The technology of the World Wide Web was not accessible to the general public until 1991: I was born in 1994. I have never known life without the existence of web-based technologies. Today, many sites (Facebook.com, Twitter.com, etc.) do not include the www. prefix which indicates their presence on the World Wide Web- and yet, without the web, they would cease to exist - to be illuminated by the web, the web must exist. In our use, the web becomes invisible- until it malfunctions, grows dim, flickers. Countless memes trawl through the expanse of the Internet daily: meme is a shortened form of the term “remember.” No wonder memes have become a touchstone of internet culture- their proliferation allows for rapid communication, memory of events, and archiving of those events. Without the Internet, memes, too, would not be as rapid or as widely cycled as they are today. Even analog memes, printed out on paper and ink, are usually sourced from the internet.

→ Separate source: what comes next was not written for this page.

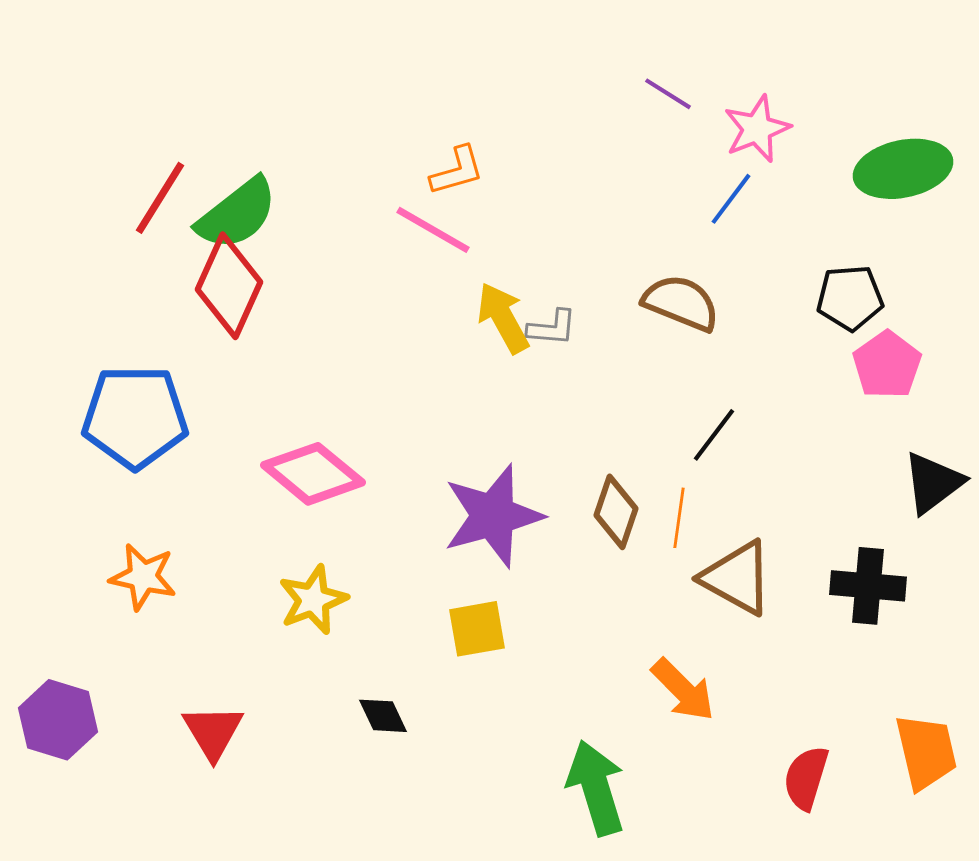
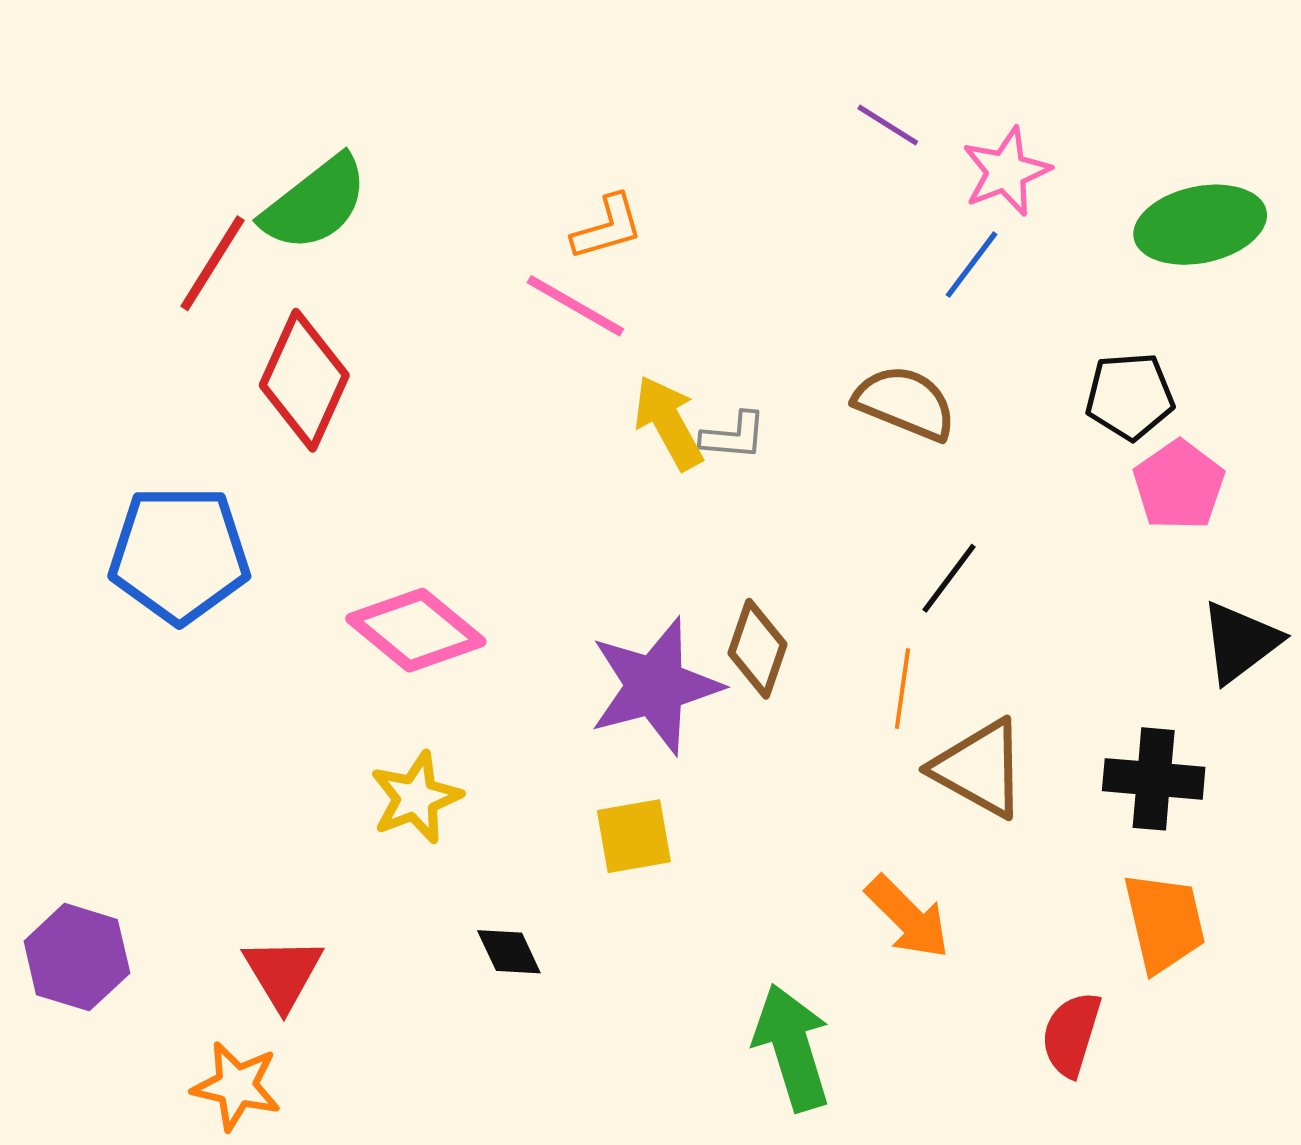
green semicircle: (237, 214) -> (315, 203), moved
brown diamond: (616, 512) -> (758, 649), moved
orange star: (143, 577) -> (236, 1086), moved
orange trapezoid: (926, 752) -> (1164, 923), moved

The Internet serves as an instant archiving machine, cycling scraps of information even after they have lost all kairos, all sense of timely meaning.
#Outcomes
By the time the lab concluded, I was successful in reading the chapters on Massachusetts, Vermont, and Rhode Island in Morse’s Geography. I learned that in 1820, Yale had 300 students, Vermont University had four professors, and Harvard had a library of 8,000 books. I also successfully copied over the first page of the letter I was given to copy. By the time we concluded, forty minutes had passed, and my handwriting had become less legible. I also felt a closer connection with the media before me: the book invited a close human connection, while the letter required me to change my physical orientation in order to ease transcription. The candle-light invited a close, tactile approach to writing and reading, which utilized the entire body as one read or wrote.